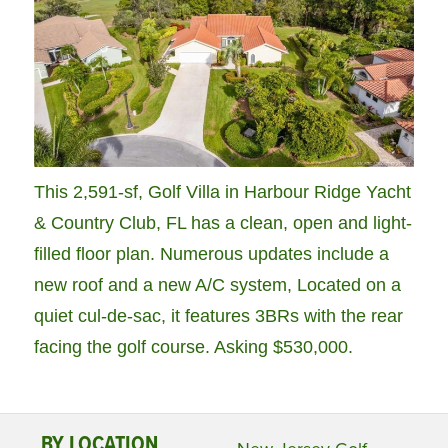
This 2,591-sf, Golf Villa in Harbour Ridge Yacht
& Country Club, FL has a clean, open and light-
filled floor plan. Numerous updates include a
new roof and a new A/C system, Located on a
quiet cul-de-sac, it features 3BRs with the rear
facing the golf course. Asking $530,000.
BY LOCATION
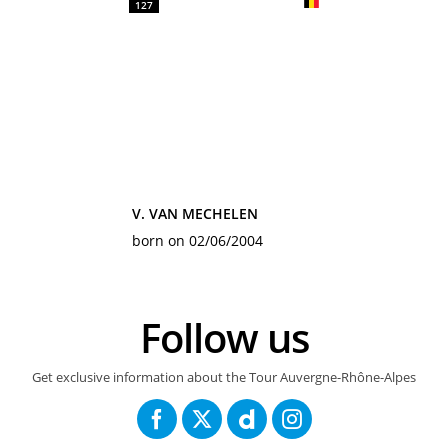
127
V. VAN MECHELEN
born on 02/06/2004
Follow us
Get exclusive information about the Tour Auvergne-Rhône-Alpes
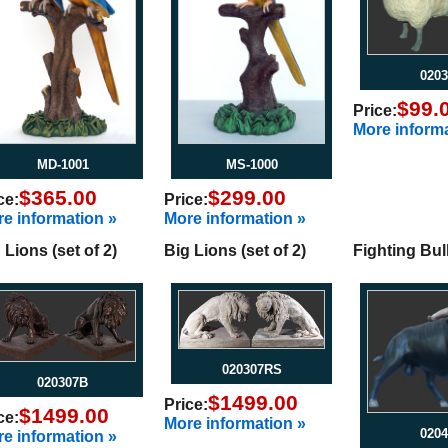
0203
$99.
Price:
More informa
MD-1001
MS-1000
$365.00
$299.00
ce:
Price:
e information »
More information »
 Lions (set of 2)
Big Lions (set of 2)
Fighting Bul
020307RS
020307B
$1499.00
Price:
$1499.00
ce:
More information »
0204
e information »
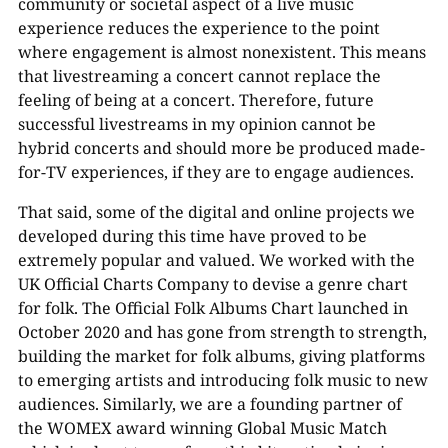
community or societal aspect of a live music
experience reduces the experience to the point
where engagement is almost nonexistent. This means
that livestreaming a concert cannot replace the
feeling of being at a concert. Therefore, future
successful livestreams in my opinion cannot be
hybrid concerts and should more be produced made-
for-TV experiences, if they are to engage audiences.
That said, some of the digital and online projects we
developed during this time have proved to be
extremely popular and valued. We worked with the
UK Official Charts Company to devise a genre chart
for folk. The Official Folk Albums Chart launched in
October 2020 and has gone from strength to strength,
building the market for folk albums, giving platforms
to emerging artists and introducing folk music to new
audiences. Similarly, we are a founding partner of
the WOMEX award winning Global Music Match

----

● Problem requirements: Quote the material in full and exactly; do not carry over its pictures.

● Response area:
This 2,591-sf, Golf Villa in Harbour Ridge Yacht
& Country Club, FL has a clean, open and light-
filled floor plan. Numerous updates include a
new roof and a new A/C system, Located on a
quiet cul-de-sac, it features 3BRs with the rear
facing the golf course. Asking $530,000.
BY LOCATION
127
V. VAN MECHELEN
born on 02/06/2004
Follow us
Get exclusive information about the Tour Auvergne-Rhône-Alpes
0203
$99.
Price:
More informa
MD-1001
MS-1000
$365.00
$299.00
ce:
Price:
e information »
More information »
 Lions (set of 2)
Big Lions (set of 2)
Fighting Bul
020307RS
020307B
$1499.00
Price:
$1499.00
ce:
More information »
0204
e information »
community or societal aspect of a live music
experience reduces the experience to the point
where engagement is almost nonexistent. This means
that livestreaming a concert cannot replace the
feeling of being at a concert. Therefore, future
successful livestreams in my opinion cannot be
hybrid concerts and should more be produced made-
for-TV experiences, if they are to engage audiences.
That said, some of the digital and online projects we
developed during this time have proved to be
extremely popular and valued. We worked with the
UK Official Charts Company to devise a genre chart
for folk. The Official Folk Albums Chart launched in
October 2020 and has gone from strength to strength,
building the market for folk albums, giving platforms
to emerging artists and introducing folk music to new
audiences. Similarly, we are a founding partner of
the WOMEX award winning Global Music Match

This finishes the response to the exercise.